Task instructions => Set down exactly the lines in the records below that run from the line with "New Interaction UI" to the line with "Latest Articles", inclusive, and nothing more.

Data for the task =>
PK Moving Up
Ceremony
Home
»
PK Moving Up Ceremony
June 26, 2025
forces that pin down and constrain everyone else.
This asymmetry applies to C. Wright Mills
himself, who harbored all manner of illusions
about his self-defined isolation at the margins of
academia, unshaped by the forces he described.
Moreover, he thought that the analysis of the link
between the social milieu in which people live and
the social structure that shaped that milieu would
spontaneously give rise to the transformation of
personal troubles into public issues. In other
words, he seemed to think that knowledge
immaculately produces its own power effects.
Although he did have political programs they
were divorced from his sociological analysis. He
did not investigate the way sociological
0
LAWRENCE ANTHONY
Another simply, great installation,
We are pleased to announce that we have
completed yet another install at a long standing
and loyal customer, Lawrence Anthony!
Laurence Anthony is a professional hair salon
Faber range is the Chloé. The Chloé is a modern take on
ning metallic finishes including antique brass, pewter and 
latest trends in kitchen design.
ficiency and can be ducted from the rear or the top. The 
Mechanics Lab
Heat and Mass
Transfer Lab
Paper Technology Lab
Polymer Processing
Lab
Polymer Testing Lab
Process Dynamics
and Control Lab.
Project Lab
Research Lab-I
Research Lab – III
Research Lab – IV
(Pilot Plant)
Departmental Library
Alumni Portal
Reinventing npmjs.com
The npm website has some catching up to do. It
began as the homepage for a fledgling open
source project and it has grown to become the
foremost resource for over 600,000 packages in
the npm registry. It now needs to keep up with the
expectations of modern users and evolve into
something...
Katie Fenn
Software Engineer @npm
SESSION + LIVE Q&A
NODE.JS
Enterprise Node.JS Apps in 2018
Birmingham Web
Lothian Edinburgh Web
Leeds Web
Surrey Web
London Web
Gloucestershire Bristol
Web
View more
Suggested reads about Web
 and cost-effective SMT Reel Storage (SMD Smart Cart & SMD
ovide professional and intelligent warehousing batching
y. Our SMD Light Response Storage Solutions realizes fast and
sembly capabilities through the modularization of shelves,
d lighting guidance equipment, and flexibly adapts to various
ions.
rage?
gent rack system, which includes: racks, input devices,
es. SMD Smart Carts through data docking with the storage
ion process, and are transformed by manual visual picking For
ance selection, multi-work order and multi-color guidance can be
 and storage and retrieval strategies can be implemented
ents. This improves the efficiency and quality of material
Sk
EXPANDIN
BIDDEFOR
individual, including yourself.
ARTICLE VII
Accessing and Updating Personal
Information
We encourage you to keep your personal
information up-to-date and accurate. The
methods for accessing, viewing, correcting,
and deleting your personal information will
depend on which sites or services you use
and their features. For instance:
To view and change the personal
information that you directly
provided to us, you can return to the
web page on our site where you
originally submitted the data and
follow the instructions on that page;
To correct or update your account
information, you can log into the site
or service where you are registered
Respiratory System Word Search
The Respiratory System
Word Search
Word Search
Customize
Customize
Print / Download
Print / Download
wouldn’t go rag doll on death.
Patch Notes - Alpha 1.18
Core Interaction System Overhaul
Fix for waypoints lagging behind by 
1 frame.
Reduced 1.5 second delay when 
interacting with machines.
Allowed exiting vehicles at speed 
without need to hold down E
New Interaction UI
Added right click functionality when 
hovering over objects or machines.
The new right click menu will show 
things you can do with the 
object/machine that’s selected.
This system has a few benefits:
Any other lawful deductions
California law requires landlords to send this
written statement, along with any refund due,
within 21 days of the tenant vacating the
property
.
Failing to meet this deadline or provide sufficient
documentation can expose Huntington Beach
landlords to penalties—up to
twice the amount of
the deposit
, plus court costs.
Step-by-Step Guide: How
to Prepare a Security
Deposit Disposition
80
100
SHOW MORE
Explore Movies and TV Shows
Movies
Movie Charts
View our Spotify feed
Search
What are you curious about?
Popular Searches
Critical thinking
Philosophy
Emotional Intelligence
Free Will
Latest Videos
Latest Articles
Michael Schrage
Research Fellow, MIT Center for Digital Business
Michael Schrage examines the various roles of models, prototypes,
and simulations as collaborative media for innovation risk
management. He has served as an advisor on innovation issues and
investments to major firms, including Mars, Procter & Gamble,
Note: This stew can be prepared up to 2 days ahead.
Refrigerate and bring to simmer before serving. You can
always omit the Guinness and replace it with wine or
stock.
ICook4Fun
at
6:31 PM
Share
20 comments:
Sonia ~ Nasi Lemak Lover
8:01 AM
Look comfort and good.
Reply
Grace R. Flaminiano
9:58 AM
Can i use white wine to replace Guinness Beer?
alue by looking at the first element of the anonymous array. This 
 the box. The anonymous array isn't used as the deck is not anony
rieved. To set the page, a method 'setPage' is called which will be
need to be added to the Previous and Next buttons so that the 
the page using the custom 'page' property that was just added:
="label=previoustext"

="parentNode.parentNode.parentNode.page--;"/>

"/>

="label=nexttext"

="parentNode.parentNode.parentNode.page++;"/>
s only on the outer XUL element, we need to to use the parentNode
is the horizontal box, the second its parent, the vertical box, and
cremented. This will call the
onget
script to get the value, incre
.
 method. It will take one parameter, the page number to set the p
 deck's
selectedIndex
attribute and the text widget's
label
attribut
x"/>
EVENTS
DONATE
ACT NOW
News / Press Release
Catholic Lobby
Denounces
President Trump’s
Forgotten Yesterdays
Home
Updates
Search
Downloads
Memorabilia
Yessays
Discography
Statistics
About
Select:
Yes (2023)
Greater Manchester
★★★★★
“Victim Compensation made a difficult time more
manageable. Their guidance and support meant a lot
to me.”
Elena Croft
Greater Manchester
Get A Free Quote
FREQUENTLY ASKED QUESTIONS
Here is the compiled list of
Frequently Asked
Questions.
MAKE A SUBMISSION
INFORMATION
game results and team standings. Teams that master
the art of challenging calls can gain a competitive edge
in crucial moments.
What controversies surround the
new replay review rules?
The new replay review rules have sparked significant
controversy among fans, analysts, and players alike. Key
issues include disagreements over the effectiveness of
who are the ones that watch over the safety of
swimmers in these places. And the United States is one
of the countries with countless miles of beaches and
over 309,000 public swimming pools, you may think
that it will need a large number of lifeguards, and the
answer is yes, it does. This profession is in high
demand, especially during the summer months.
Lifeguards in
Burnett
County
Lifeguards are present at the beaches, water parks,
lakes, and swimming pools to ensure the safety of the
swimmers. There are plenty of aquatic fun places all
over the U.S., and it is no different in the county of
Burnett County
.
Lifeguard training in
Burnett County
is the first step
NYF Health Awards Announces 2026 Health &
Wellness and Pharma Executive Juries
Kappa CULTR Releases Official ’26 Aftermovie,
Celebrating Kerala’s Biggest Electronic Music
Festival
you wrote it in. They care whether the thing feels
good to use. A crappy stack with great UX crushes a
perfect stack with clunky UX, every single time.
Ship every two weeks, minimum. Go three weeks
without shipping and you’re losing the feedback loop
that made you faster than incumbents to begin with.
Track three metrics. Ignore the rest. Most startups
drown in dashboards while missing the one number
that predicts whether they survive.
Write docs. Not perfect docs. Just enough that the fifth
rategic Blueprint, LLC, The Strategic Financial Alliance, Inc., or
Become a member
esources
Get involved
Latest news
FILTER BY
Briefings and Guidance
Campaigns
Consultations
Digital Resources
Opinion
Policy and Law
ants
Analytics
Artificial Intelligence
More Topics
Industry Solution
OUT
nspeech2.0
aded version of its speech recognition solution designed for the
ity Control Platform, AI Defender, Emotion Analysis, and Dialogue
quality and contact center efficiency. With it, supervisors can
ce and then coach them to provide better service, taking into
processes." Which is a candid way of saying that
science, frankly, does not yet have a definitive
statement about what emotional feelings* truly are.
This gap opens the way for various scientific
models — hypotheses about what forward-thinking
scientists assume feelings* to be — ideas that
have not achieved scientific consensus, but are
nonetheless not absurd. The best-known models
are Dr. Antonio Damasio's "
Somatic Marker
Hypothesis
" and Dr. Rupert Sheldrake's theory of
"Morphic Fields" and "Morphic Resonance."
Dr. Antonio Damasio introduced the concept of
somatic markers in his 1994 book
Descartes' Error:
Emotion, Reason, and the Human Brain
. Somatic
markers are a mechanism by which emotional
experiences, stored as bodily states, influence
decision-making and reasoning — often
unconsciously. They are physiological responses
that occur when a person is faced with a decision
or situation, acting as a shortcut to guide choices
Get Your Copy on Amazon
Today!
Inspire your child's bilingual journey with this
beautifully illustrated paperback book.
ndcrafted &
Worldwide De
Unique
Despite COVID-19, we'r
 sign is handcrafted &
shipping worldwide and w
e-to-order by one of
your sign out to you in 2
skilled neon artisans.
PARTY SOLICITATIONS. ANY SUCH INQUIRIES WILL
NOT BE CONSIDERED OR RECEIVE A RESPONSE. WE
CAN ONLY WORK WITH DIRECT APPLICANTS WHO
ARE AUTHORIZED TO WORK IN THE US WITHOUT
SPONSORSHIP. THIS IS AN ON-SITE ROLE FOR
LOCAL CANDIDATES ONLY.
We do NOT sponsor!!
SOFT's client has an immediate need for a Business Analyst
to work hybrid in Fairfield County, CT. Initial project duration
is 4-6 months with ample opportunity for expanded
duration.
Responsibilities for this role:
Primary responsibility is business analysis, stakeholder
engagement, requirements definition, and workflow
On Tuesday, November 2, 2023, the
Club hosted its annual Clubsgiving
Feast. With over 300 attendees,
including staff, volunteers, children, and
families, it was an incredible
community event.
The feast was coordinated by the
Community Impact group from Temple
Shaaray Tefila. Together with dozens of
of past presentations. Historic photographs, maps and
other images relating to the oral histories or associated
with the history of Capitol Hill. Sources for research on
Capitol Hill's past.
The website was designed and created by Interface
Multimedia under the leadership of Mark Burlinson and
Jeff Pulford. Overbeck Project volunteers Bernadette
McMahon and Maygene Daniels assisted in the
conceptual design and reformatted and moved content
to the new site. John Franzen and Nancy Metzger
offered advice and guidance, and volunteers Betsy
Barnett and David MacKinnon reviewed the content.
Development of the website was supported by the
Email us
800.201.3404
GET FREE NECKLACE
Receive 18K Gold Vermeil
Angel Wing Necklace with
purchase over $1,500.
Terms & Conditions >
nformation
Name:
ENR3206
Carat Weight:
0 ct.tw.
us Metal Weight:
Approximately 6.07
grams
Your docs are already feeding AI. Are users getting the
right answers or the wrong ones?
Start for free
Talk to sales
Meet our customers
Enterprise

Response to the task =>
New Interaction UI
Added right click functionality when 
hovering over objects or machines.
The new right click menu will show 
things you can do with the 
object/machine that’s selected.
This system has a few benefits:
Any other lawful deductions
California law requires landlords to send this
written statement, along with any refund due,
within 21 days of the tenant vacating the
property
.
Failing to meet this deadline or provide sufficient
documentation can expose Huntington Beach
landlords to penalties—up to
twice the amount of
the deposit
, plus court costs.
Step-by-Step Guide: How
to Prepare a Security
Deposit Disposition
80
100
SHOW MORE
Explore Movies and TV Shows
Movies
Movie Charts
View our Spotify feed
Search
What are you curious about?
Popular Searches
Critical thinking
Philosophy
Emotional Intelligence
Free Will
Latest Videos
Latest Articles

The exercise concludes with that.